Instructions for the task
Would you print, word for word, only the lines running from the line with "una perfecta presentación" to the last line of the entries, without the pictures?

[Source data]
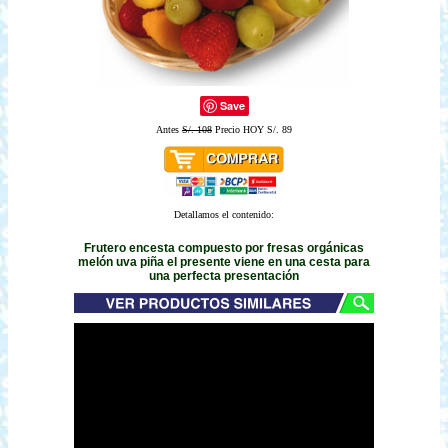
Save
Antes
S/. 108
Precio HOY S/. 89
Detallamos el contenido:
Frutero encesta compuesto por fresas orgánicas
melón uva piña el presente viene en una cesta para
una perfecta presentación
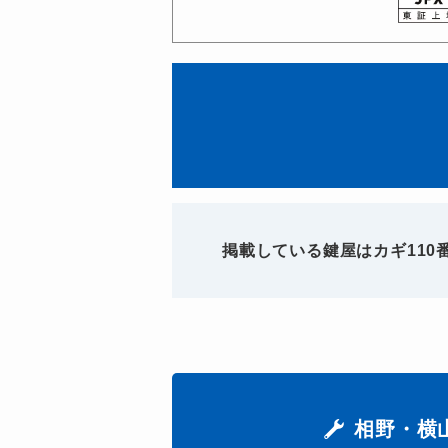
掲載している鍵屋はカギ11
相野・横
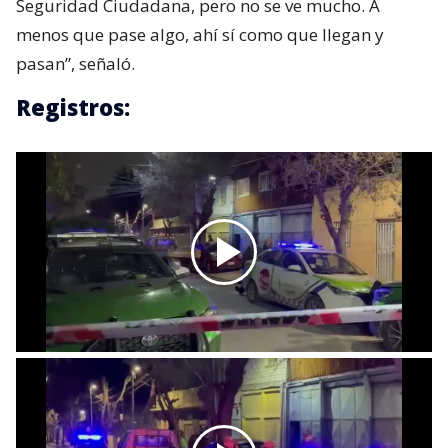
Seguridad Ciudadana, pero no se ve mucho. A
menos que pase algo, ahí sí como que llegan y
pasan”, señaló.
Registros:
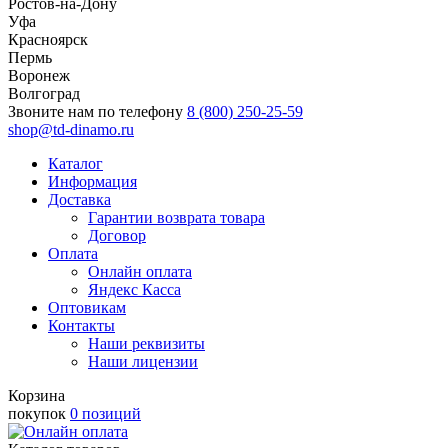
Ростов-на-Дону
Уфа
Красноярск
Пермь
Воронеж
Волгоград
Звоните нам по телефону
8 (800) 250-25-59
shop@td-dinamo.ru
Каталог
Информация
Доставка
Гарантии возврата товара
Договор
Оплата
Онлайн оплата
Яндекс Касса
Оптовикам
Контакты
Наши реквизиты
Наши лицензии
Корзина
покупок
0 позиций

Reply to the exercise
una perfecta presentación
掲載している鍵屋はカギ11
相野・横
Seguridad Ciudadana, pero no se ve mucho. A
menos que pase algo, ahí sí como que llegan y
pasan”, señaló.
Registros:
Ростов-на-Дону
Уфа
Красноярск
Пермь
Воронеж
Волгоград
Звоните нам по телефону
8 (800) 250-25-59
shop@td-dinamo.ru
Каталог
Информация
Доставка
Гарантии возврата товара
Договор
Оплата
Онлайн оплата
Яндекс Касса
Оптовикам
Контакты
Наши реквизиты
Наши лицензии
Корзина
покупок
0 позиций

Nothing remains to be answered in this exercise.